You re-build it, upload the new main executable to your storage server, and re-submit the job.

Then nothing happens.

That’s because you haven’t made a change to the job file, and Nomad doesn’t know that the remote artifact has changed. One way around this is to upload the binary as main2, update your job file, and re-submit. Nomad then sees it’s supposed to be running main2 instead of main and subsequently begins the update process of downloading the new file and executing it. This works, but is a very primitive solution and involves too much manual renaming and updating.

Let’s do better.

Job File Templating

The first step is to stop building your file as simply main and start adding a version number to it. If you’re using Git and running on something Unix-based, then something like this will get the job done:

$ go build -o main:$(git rev-parse --short HEAD)

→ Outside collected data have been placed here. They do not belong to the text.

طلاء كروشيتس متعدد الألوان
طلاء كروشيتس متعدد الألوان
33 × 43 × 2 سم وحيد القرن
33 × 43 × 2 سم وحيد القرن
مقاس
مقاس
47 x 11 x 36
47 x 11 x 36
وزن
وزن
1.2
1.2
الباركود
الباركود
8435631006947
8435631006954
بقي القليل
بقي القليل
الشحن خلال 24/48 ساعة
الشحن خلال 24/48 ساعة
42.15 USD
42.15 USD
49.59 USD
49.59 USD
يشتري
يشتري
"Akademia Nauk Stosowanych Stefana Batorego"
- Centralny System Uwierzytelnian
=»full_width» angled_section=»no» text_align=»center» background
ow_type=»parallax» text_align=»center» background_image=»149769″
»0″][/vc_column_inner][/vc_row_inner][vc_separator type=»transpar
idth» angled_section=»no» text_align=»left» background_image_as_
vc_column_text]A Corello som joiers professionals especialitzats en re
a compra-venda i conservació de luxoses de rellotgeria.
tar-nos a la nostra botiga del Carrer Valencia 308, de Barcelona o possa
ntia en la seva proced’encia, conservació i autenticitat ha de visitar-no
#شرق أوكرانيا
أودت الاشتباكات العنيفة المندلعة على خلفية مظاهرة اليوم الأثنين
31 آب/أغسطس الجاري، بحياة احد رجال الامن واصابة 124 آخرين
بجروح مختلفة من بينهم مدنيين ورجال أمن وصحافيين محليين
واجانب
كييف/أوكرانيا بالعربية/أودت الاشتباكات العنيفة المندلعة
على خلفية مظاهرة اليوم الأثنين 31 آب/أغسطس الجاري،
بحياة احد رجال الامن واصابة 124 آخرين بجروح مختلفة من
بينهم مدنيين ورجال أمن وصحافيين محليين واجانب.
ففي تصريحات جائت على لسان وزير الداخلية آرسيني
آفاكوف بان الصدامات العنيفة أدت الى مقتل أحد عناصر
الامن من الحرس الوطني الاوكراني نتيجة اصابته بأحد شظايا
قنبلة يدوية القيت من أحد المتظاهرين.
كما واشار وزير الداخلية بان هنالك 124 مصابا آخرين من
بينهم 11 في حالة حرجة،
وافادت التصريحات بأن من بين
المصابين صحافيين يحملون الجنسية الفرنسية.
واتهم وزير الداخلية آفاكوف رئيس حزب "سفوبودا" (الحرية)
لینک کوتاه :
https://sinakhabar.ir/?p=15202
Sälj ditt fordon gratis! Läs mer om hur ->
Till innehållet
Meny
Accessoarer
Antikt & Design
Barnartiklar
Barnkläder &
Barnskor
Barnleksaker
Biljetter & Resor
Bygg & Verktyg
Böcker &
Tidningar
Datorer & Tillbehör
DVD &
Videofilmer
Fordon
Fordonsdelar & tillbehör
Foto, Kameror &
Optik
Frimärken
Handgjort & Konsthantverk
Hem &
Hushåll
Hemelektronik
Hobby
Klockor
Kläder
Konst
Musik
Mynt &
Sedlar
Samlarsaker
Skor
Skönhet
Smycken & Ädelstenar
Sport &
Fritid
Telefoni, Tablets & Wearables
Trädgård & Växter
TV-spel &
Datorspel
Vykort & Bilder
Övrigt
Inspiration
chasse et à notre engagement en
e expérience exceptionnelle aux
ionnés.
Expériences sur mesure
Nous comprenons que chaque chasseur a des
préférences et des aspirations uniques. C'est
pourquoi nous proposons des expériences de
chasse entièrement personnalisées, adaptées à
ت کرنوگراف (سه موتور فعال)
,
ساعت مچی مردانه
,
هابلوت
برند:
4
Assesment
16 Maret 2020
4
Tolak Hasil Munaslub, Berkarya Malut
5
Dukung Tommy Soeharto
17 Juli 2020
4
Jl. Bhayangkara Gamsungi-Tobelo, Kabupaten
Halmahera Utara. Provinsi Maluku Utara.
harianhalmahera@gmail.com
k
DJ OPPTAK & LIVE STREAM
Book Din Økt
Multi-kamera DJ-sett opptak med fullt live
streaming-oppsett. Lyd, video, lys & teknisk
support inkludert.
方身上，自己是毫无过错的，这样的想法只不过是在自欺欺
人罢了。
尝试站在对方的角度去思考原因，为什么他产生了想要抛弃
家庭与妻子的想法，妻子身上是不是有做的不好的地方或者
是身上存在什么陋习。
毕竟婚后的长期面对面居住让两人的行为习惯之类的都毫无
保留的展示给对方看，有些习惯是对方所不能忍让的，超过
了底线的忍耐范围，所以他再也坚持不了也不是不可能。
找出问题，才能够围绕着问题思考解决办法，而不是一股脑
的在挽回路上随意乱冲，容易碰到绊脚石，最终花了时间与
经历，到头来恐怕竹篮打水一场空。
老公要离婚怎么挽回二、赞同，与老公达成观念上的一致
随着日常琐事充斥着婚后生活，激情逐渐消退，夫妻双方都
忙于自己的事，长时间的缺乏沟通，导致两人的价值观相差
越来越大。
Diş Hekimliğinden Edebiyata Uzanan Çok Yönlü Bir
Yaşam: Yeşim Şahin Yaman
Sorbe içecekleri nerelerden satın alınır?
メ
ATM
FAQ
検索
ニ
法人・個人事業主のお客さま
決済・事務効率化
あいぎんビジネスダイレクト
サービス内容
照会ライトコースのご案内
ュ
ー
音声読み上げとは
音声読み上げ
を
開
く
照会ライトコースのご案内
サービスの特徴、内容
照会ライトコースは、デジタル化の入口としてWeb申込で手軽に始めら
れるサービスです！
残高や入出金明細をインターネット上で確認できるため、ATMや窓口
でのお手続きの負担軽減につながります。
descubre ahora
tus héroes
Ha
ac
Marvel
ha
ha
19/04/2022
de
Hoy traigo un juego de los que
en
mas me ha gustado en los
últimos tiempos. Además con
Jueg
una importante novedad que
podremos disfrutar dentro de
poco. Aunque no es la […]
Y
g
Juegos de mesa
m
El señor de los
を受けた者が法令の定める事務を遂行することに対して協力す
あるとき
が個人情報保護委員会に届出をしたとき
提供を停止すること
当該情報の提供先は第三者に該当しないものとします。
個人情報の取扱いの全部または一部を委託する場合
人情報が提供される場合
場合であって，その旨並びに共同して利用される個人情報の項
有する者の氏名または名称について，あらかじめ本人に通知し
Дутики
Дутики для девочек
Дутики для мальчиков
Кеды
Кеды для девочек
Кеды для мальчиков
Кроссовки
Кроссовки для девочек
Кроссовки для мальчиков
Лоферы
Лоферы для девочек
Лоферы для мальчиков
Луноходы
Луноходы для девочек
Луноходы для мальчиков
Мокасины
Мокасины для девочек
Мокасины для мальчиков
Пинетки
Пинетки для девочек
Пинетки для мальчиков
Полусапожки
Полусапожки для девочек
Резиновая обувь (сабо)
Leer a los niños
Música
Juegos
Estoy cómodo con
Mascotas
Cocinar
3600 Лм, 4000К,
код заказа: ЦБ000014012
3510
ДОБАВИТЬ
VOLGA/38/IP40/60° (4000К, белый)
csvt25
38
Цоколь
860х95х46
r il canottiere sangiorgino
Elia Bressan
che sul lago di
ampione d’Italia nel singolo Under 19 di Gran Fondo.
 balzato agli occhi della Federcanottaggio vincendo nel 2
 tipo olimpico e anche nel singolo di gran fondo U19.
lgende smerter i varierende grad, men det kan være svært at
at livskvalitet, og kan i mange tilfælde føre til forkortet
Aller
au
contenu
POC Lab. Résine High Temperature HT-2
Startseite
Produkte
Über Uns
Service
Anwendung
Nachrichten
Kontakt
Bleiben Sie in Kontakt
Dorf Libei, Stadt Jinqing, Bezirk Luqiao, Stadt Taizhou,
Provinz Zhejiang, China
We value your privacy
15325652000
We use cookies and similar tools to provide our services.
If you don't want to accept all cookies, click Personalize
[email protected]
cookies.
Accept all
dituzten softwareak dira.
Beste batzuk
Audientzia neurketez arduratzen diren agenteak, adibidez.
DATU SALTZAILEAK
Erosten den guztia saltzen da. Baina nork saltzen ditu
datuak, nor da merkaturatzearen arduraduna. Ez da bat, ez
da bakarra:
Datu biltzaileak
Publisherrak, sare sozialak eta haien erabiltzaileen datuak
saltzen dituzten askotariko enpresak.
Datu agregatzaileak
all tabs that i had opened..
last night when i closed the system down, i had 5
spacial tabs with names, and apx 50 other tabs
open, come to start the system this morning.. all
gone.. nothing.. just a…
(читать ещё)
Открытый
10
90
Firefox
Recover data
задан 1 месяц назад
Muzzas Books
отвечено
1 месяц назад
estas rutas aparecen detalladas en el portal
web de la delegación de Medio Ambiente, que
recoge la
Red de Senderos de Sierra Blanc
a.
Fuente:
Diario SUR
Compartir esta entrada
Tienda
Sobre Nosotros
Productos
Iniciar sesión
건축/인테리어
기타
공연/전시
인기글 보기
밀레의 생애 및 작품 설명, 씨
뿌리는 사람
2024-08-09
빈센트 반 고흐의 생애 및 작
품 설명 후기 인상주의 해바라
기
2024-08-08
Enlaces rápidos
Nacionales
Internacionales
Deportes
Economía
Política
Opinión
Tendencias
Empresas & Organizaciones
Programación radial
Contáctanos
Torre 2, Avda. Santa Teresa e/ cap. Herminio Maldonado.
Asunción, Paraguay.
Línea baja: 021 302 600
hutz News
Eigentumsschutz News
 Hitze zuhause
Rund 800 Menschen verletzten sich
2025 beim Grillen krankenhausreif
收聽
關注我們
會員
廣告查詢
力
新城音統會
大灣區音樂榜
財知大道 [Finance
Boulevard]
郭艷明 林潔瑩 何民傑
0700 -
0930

This produces a binary called something like main:72b816f, which can be uploaded to the storage server as-is. Then you need to update your job file with a placeholder for the version number (a proper templating language would be better, but for this example we’re just using sed):

job "web" {
    region = "global"
    datacenters = ["dc1"]
    type = "service"

    group "webs" {
        task "frontend" {
            driver = "raw_exec"

            artifact {
                source = "http://<storage-server>/main:MAIN_VERSION"
            }

            config {
                command = "main:MAIN_VERSION"
                args = []
            }

            resources {
            }
        }
    }
}

Assuming this job file is named web.nomad and the versioned binary has been uploaded, you can then update your application using a fairly simple shell script:

#!/bin/bash

# Create a fresh temp directory
DIR=$(mktemp -d)

# Write a copy of web.nomad to the temp directory, but with
# all instances of MAIN_VERSION replaced with the actual version
sed "s/MAIN_VERSION/$(git rev-parse --short HEAD)/g" web.nomad \
  >$DIR/web.nomad

# Run the generated job file
nomad run $DIR/web.nomad

# Clean up
rm -r $DIR

Wrapping Up

That wasn’t too hard, but there are a couple things Nomad could do to make this better:

Templated job files. This would provide a flexible way to inject values into the job file at the time nomad run is executed, which has any number of potential uses beyond application versioning.
Better documentation. The use case of updating an application’s code with no other changes to the job file is mysteriously missing from Nomad’s docs. Nomad should settle on a best practice for this and make sure it’s well-documented.
Explicit support for artifact versioning? Not sure what exactly this would look like, and properly documenting an approach like mine would likely be enough, but it’s such a central concept that it’s worth considering.